May 6, 2014 / 6:35 PM / 5 years ago

Exclusive: B/E Aerospace not in advanced deal talks - sources

NEW YORK (Reuters) - B/E Aerospace BEAV.O, which made a surprise announcement of reviewing strategic alternatives on Sunday, is actively engaging in early stage conversations with potential buyers but is not in advanced talks with any company, according to people familiar with the matter.

The Florida-based aircraft seat maker and parts distributor is preparing to invite bids for its two separate businesses and working on detailed financial information to send to potentially interested parties in the near term, the people said.

On Sunday, the company canceled an investor presentation set for Monday and disclosed that it had hired Citibank (C.N) to review strategic alternatives, moves widely seen as signaling it had already received an approach or was in detailed talks with a potential buyer of all or part of the business.

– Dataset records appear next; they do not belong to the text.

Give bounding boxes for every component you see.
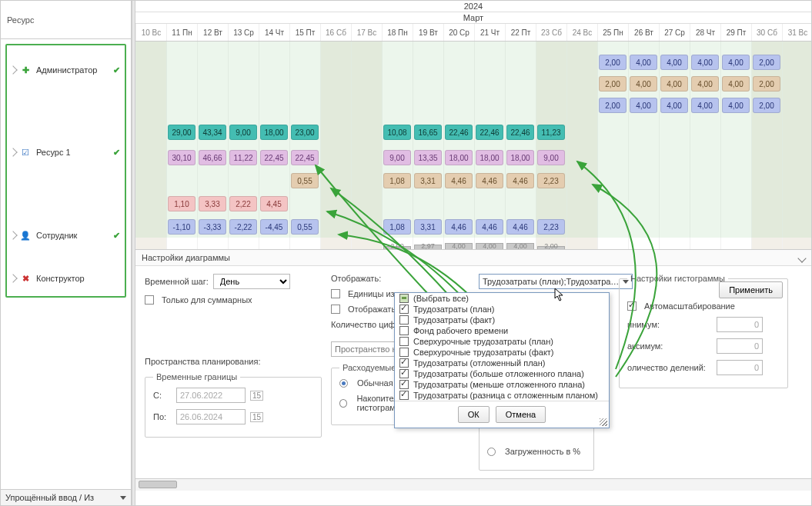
data-cell[interactable]: 4,00: [660, 55, 688, 70]
scrollbar-horizontal[interactable]: [135, 478, 811, 491]
checkbox-icon[interactable]: [399, 380, 409, 389]
date-from-input[interactable]: [176, 388, 246, 403]
data-cell[interactable]: 2,00: [599, 55, 627, 70]
apply-button[interactable]: Применить: [719, 281, 783, 298]
data-cell[interactable]: 43,34: [199, 125, 226, 140]
data-cell[interactable]: 9,00: [229, 125, 257, 140]
data-cell[interactable]: 11,22: [229, 150, 257, 165]
data-cell[interactable]: 18,00: [445, 150, 473, 165]
checkbox-icon[interactable]: [399, 315, 409, 325]
data-cell[interactable]: 4,00: [722, 76, 750, 92]
data-cell[interactable]: -2,22: [229, 219, 257, 235]
resource-row[interactable]: ✚Администратор✔: [7, 45, 125, 95]
data-cell[interactable]: 1,08: [383, 219, 411, 235]
data-cell[interactable]: 46,66: [199, 150, 226, 165]
checkbox-icon[interactable]: [399, 369, 409, 378]
data-cell[interactable]: 30,10: [168, 150, 195, 165]
dropdown-ok-button[interactable]: ОК: [458, 406, 490, 423]
checkbox-icon[interactable]: [399, 326, 409, 335]
data-cell[interactable]: 4,46: [506, 219, 534, 235]
data-cell[interactable]: 4,00: [660, 76, 688, 92]
data-cell[interactable]: 29,00: [168, 125, 195, 140]
data-cell[interactable]: 2,00: [753, 55, 780, 70]
data-cell[interactable]: 2,00: [599, 76, 627, 92]
expand-icon[interactable]: [8, 274, 17, 282]
timestep-select[interactable]: День: [213, 274, 290, 289]
checkbox-icon[interactable]: [399, 337, 409, 346]
dropdown-option[interactable]: Трудозатраты (план): [395, 304, 609, 315]
data-cell[interactable]: 4,00: [691, 76, 719, 92]
data-cell[interactable]: 9,00: [383, 150, 411, 165]
data-cell[interactable]: 2,00: [753, 76, 780, 92]
data-cell[interactable]: 4,46: [445, 173, 473, 188]
expand-icon[interactable]: [8, 65, 17, 74]
data-cell[interactable]: 4,00: [630, 76, 657, 92]
data-cell[interactable]: 1,08: [383, 173, 411, 188]
dropdown-option[interactable]: Трудозатраты (отложенный план): [395, 358, 609, 368]
data-cell[interactable]: 0,55: [291, 219, 319, 235]
radio-normal-hist[interactable]: [339, 379, 348, 388]
divisions-input[interactable]: [717, 360, 763, 375]
data-cell[interactable]: 22,45: [260, 150, 288, 165]
resize-grip-icon[interactable]: [600, 418, 607, 426]
data-cell[interactable]: 18,00: [476, 150, 503, 165]
data-cell[interactable]: 4,45: [260, 196, 288, 211]
data-cell[interactable]: 22,45: [291, 150, 319, 165]
dropdown-option[interactable]: Фонд рабочего времени: [395, 325, 609, 336]
data-cell[interactable]: 22,46: [445, 125, 473, 140]
checkbox-icon[interactable]: [399, 348, 409, 357]
settings-title[interactable]: Настройки диаграммы: [135, 250, 811, 266]
data-cell[interactable]: 22,46: [506, 125, 534, 140]
data-cell[interactable]: 4,00: [660, 98, 688, 113]
dropdown-option[interactable]: Сверхурочные трудозатраты (план): [395, 336, 609, 347]
data-cell[interactable]: -4,45: [260, 219, 288, 235]
data-cell[interactable]: 2,23: [537, 219, 565, 235]
data-cell[interactable]: 2,23: [537, 173, 565, 188]
data-cell[interactable]: 4,46: [476, 219, 503, 235]
data-cell[interactable]: 13,35: [414, 150, 442, 165]
data-cell[interactable]: 4,46: [476, 173, 503, 188]
calendar-icon[interactable]: 15: [250, 391, 263, 401]
dropdown-option[interactable]: Сверхурочные трудозатраты (факт): [395, 347, 609, 358]
autoscale-checkbox[interactable]: [627, 301, 637, 311]
min-input[interactable]: [717, 317, 763, 332]
max-input[interactable]: [717, 338, 763, 354]
input-mode-dropdown[interactable]: Упрощённый ввод / Из: [1, 489, 131, 505]
data-cell[interactable]: 4,00: [691, 55, 719, 70]
dropdown-option[interactable]: (Выбрать все): [395, 293, 609, 304]
data-cell[interactable]: 18,00: [260, 125, 288, 140]
resource-row[interactable]: ☑Ресурс 1✔: [7, 95, 125, 210]
data-cell[interactable]: 4,00: [630, 98, 657, 113]
data-cell[interactable]: 22,46: [476, 125, 503, 140]
data-cell[interactable]: 3,31: [414, 173, 442, 188]
data-cell[interactable]: 2,00: [599, 98, 627, 113]
data-cell[interactable]: 1,10: [168, 196, 195, 211]
calendar-icon[interactable]: 15: [250, 412, 263, 422]
show-groups-checkbox[interactable]: [331, 305, 340, 314]
units-checkbox[interactable]: [331, 289, 340, 298]
data-cell[interactable]: 4,46: [445, 219, 473, 235]
display-multiselect[interactable]: Трудозатраты (план);Трудозатрат...: [479, 274, 633, 289]
data-cell[interactable]: 10,08: [383, 125, 411, 140]
dropdown-option[interactable]: Трудозатраты (разница с отложенным плано…: [395, 390, 609, 401]
expand-icon[interactable]: [8, 231, 17, 239]
data-cell[interactable]: 4,00: [722, 55, 750, 70]
expand-icon[interactable]: [8, 148, 17, 156]
dropdown-option[interactable]: Трудозатраты (факт): [395, 315, 609, 325]
data-cell[interactable]: -1,10: [168, 219, 195, 235]
resource-row[interactable]: ✖Конструктор: [7, 261, 125, 296]
radio-cumulative-hist[interactable]: [339, 399, 347, 408]
data-cell[interactable]: 23,00: [291, 125, 319, 140]
scroll-thumb[interactable]: [139, 481, 177, 488]
summary-only-checkbox[interactable]: [145, 295, 154, 305]
data-cell[interactable]: 4,00: [630, 55, 657, 70]
data-cell[interactable]: 18,00: [506, 150, 534, 165]
data-cell[interactable]: 4,00: [722, 98, 750, 113]
radio-load-pct[interactable]: [487, 448, 496, 456]
checkbox-icon[interactable]: [399, 305, 409, 314]
data-cell[interactable]: 0,55: [291, 173, 319, 188]
checkbox-icon[interactable]: [399, 358, 409, 368]
date-to-input[interactable]: [176, 409, 246, 424]
data-cell[interactable]: 3,33: [199, 196, 226, 211]
dropdown-option[interactable]: Трудозатраты (меньше отложенного плана): [395, 379, 609, 390]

According to the people familiar with the matter, the company has not been negotiating any deal recently, though it has had informal conversations with interested parties over the years.

The people asked not to be named because the matter is not public. Representatives for B/E Aerospace declined to comment.

The Sunday announcement surprised investors, coming after the company said in April that it was working on acquisitions of its own. It prompted a 9.2 percent jump in the shares on Monday and spurred speculation about a range of potential suitors, from Airbus (AIR.PA) and Boeing Co (BA.N) to United Technologies Corp (UTX.N) and General Electric (GE.N).

B/E Aerospace shares were up 0.7 percent to $97.94 in afternoon trading on Tuesday, giving it a market capitalization of roughly $10.3 billion.

B/E Aerospace is a major maker of seats and other interior products for commercial and business jets. It also has a business that distributes fasteners and replacement parts to the aerospace industry.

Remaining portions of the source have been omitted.